1) Use defaultValue=None in your attribute.

(Example: EventStamp.modifications or EventStamp.occurrences)

Then, always make sure you can deal with None when iterating over myAttr. If you have a biref, let the repository take care of setting up the biref where possible, by always assigning to the "other" end. This avoids a lot of checking for None, and initializing the attribute to [] (or set() or {} as appropriate).

2) Use initialValue=[]

(Example: Reminder.reminderItems)

As you noticed, this leads to an extra attribute assignment every time you create the Item. It does, however, make for simpler code: you assume that attribute always exists, and just iterate over it, call add()/remove()/whatever on it, and all's well. Unfortunately, it also has the downside that initialValues don't always get set (if items are imported via sharing, __init__ and initialValues are bypassed), which leads to bugs.

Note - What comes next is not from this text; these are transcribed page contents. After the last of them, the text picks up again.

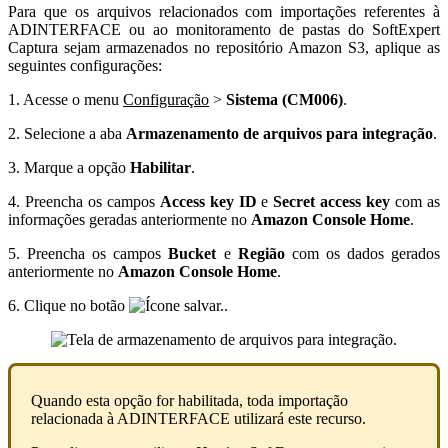
Para que os arquivos relacionados com importações referentes à
ADINTERFACE ou ao monitoramento de pastas do SoftExpert
Captura sejam armazenados no repositório Amazon S3, aplique as
seguintes configurações:
1. Acesse o menu
Configuração
>
Sistema (CM006)
.
2. Selecione a aba
Armazenamento de arquivos para integração
.
3. Marque a opção
Habilitar
.
4. Preencha os campos
Access key ID
e
Secret access key
com as
informações geradas anteriormente no
Amazon Console Home
.
5. Preencha os campos
Bucket
e
Região
com os dados gerados
anteriormente no
Amazon Console Home
.
6. Clique no botão
.
Quando esta opção for habilitada, toda importação
relacionada à ADINTERFACE utilizará este recurso.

(As an aside, there's a movement afoot -- mainly PJE's work -- to have initialValues in Stamp subclasses only be set up when the stamps are actually added. This would probably cut down on some of the empty collection values in your report. cf.

<http://bugzilla.osafoundation.org/show_bug.cgi?id=7322>)


Anyway, is there a way to have the best of 1) and 2)? i.e. have something that behaved like defaultValue=[], until you tried to modify the collection? i.e. in code:

>>> class MyItem(schema.Item):
...     myAttr = schema.Sequence(schema.Item, magicValue=[])
...
>>> x = MyItem(...)
>>> list(x.myAttr)
[]
>>> x.hasLocalAttributeValue('myAttr')
False
>>> x.myAttr.add(x)
>>> x.hasLocalAttributeValue('myAttr')
True
>>> x.myAttr.first()
<MyItem ....>

In fact, shouldn't all many-valued attributes behave this way?

--Grant

On 18 Jan, 2007, at 17:49, Andi Vajda wrote:


A while ago I noticed that the Chandler 'Welcome Note' had 49 values out of the box. That number seemed a little high to me so I looked into this issue
a little more. Below is what I found so far.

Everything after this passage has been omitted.